Mutant mice are providing scientists with a new neurobiological framework to understand the brain changes observed in distractible humans who carry a common gene variant whose frequency has been associated with Attention Deficit Hyperactivity Disorder (ADHD). The scientists demonstrate that mice that express the variant adopt an inattentive phenotype similar to that seen in humans.
The study, led by researchers from the University of Michigan in collaboration with Florida Atlantic University, Temple University, and the National Institute on Deafness and Other Communication Disorders, National Institutes of Health, used genetically engineered mice to examine the neural and behavioral effects of a choline transporter (CHT) variant. Prior work by the team has shown that the variant associated with heightened distractibility in humans, though whether the variant was itself causal for inattention was unclear.
In the new study, researchers made a single change in the gene encoding the neuronal CHT and then searched for physiological changes in the brain, focusing on their ability to sustain production and release of the powerful brain chemical acetylcholine, which is synthetized from choline.
In humans, disruption of acetylcholine signaling impairs one's capacity to filter distractors and to perform focus-demanding tasks. A total loss of CHT function in mice and people leads to early death due to the role played by acetylcholine in muscle contraction, particularly the muscles that control breathing. Lesser reductions in CHT activity allow for normal growth and movement, but mice with these changes exhibit premature fatigue when made to run on a treadmill. Work from the new study reveals that the mice show signs of mental fatigue as well.

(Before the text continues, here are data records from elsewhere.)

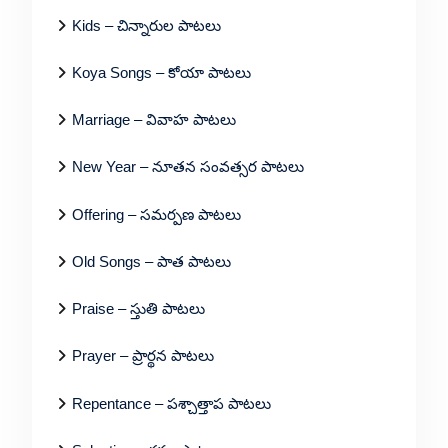
Kids – చిన్నారుల పాటలు
Koya Songs – కోయా పాటలు
Marriage – వివాహ పాటలు
New Year – నూతన సంవత్సర పాటలు
Offering – సమర్పణ పాటలు
Old Songs – పాత పాటలు
Praise – స్తుతి పాటలు
Prayer – ప్రార్థన పాటలు
Repentance – పశ్చాత్తాప పాటలు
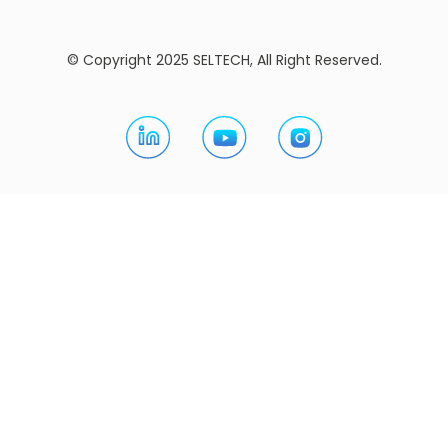
© Copyright 2025 SELTECH, All Right Reserved.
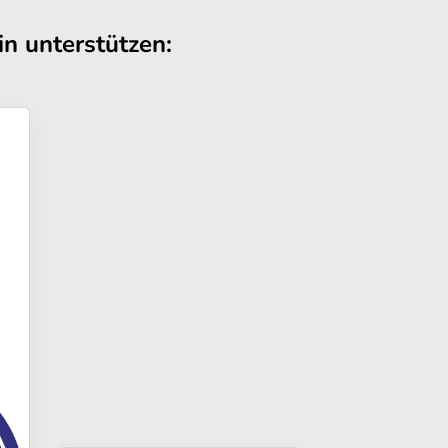
n unterstützen:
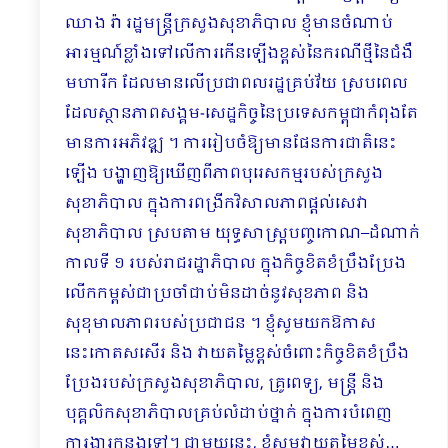
ឈាង រ៉ា រដ្ឋមន្រ្តីក្រសួងសុខាភិបាល ខ្ញុំមានចំណាប់
អារម្មណ៍ខ្លាំងទៅលើការកើនឡើងខ្ពស់នៃករណីថ្មីនៃជំងឺ
មហារីក ដែលមានលើប្រជាពលរដ្ឋគ្រប់វ័យ ស្របពេល
ដែលស្ថានភាពសង្គម-សេដ្ឋកិច្ចនៃប្រទេសកម្ពុជាកំពុងតែ
មានការអភិវឌ្ឍ ។ ការរៀបចំឱ្យមានផែនការជាតិនេះ
ឡើង បង្ហាញឱ្យ​ឃើញ​ពីភាពបុរេសកម្មរបស់ក្រសួង
សុខាភិបាល ក្នុងការពង្រីកវិសាលភាពផ្ដល់សេវា
សុខាភិបាល ស្របតាម យុទ្ធសាស្រ្តបញ្ចកោណ–ដំណាក់
កាលទី ១ របស់រាជរដ្ឋាភិបាល ក្នុងកិច្ចខិតខំប្រឹងប្រែង
លើកកម្ពស់ជាប្រចាំ​ជាប់​មិន​ដាច់នូវសុខភាព និង​
សុខុមាលភាពរបស់ប្រជាជន ។ ខ្ញុំសូមយកឱកាស
នេះកោតសសើរ និង វាយតម្លៃខ្ពស់ចំពោះកិច្ចខិតខំប្រឹង
ប្រែងរបស់ក្រសួងសុខាភិបាល, គ្រូពេទ្យ, មន្រ្តី និង
បុគ្គលិកសុខាភិបាលគ្រប់លំដាប់ថ្នាក់ ក្នុងការបំពេញ
ការងារកន្លងទៅ។ ជាមួយនេះ, ខ្ញុំសូមវាយតម្លៃខ្ពស់…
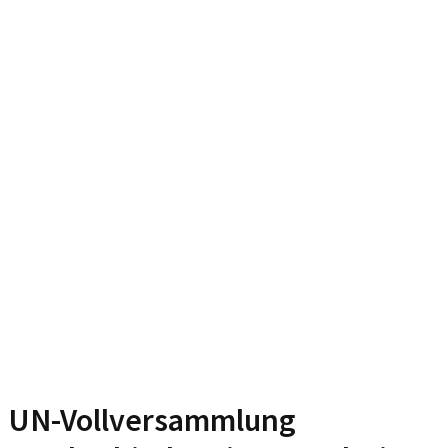
UN-Vollversammlung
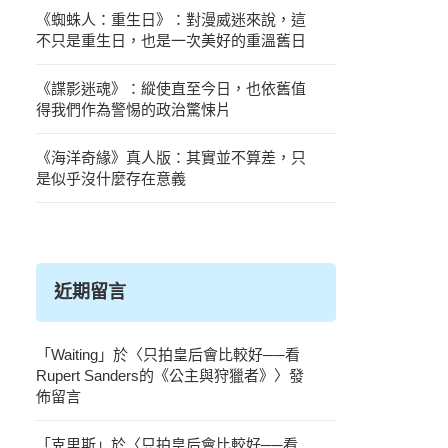
《蜘蛛人：重生日》：對漫威迷來說，這
不只是重生日，也是一次美好的重溫舊日
《諜影迷魂》：縱使直至今日，也依舊值
得我們作為警惕的政治驚悚片
《海洋奇緣》真人版：其實並不算差，只
是似乎沒什麼存在意義
近期留言
「
Waiting
」於〈
只拍皇后會比較好──看
Rupert Sanders的《公主與狩獵者》
〉發
佈留言
「
克里斯
」於〈
只拍皇后會比較好──看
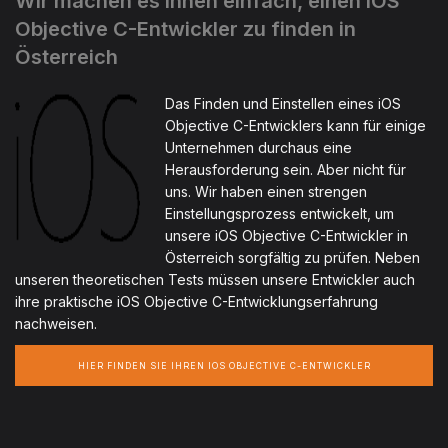
Wir machen es Ihnen einfach, einen iOS
Objective C-Entwickler zu finden in
Österreich
Das Finden und Einstellen eines iOS
Objective C-Entwicklers kann für einige
Unternehmen durchaus eine
Herausforderung sein. Aber nicht für
uns. Wir haben einen strengen
Einstellungsprozess entwickelt, um
unsere iOS Objective C-Entwickler in
Österreich sorgfältig zu prüfen. Neben
unseren theoretischen Tests müssen unsere Entwickler auch
ihre praktische iOS Objective C-Entwicklungserfahrung
nachweisen.
HIER FINDEN SIE IHREN IOS OBJECTIVE C-ENTWICKLER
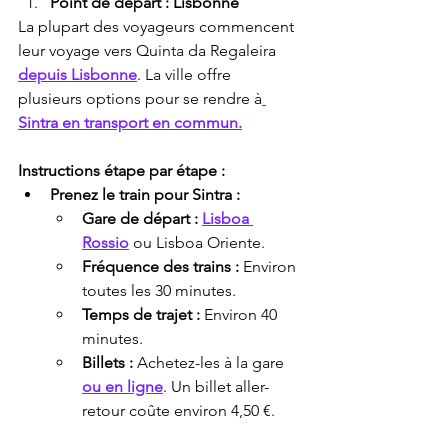
Point de départ : Lisbonne
La plupart des voyageurs commencent 
leur voyage vers Quinta da Regaleira 
depuis Lisbonne
. La ville offre 
plusieurs options pour se rendre à
Sintra en transport en commun.
Instructions étape par étape :
Prenez le train pour Sintra :
Gare de départ :
Lisboa 
Rossio
 ou Lisboa Oriente.
Fréquence des trains :
 Environ 
toutes les 30 minutes.
Temps de trajet :
 Environ 40 
minutes.
Billets :
 Achetez-les à la gare 
ou en ligne
. Un billet aller-
retour coûte environ 4,50 €.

Results of the study, published in The Journal of Neuroscience, indicate that the CHT gene variant known as Val89, reduces the rate of choline uptake and the capacity to sustain acetylcholine production during attention-demanding conditions, effects that lead to diminished cognitive performance when the mice are faced with attentional challenges. Evidence from the mouse studies provides direct evidence that Val89 drives increased vulnerability to distraction and provides a mechanistic basis for the diminished frontal cortex activation observed in Val89-expressing humans.
"Our mouse studies, along with prior behavioral and brain imaging studies, indicate that a single copy of the variant is sufficient to change acetylcholine availability and its resulting cognitive effects," said Randy D. Blakely, Ph.D., co-author, executive director of the FAU Stiles-Nicholson Brain Institute and professor, FAU Schmidt College of Medicine. "Seeing effects from a single copy of Val89 suggests that choline transport may be mediated by a pair of CHT proteins such that one poorly functioning copy can impact the normal function of the other, leading to stronger effects than expected from simply having one copy compromised."
This finding has been reported before in people with neuromuscular disorder causing CHT mutations, but this also appears to be the case for brain function.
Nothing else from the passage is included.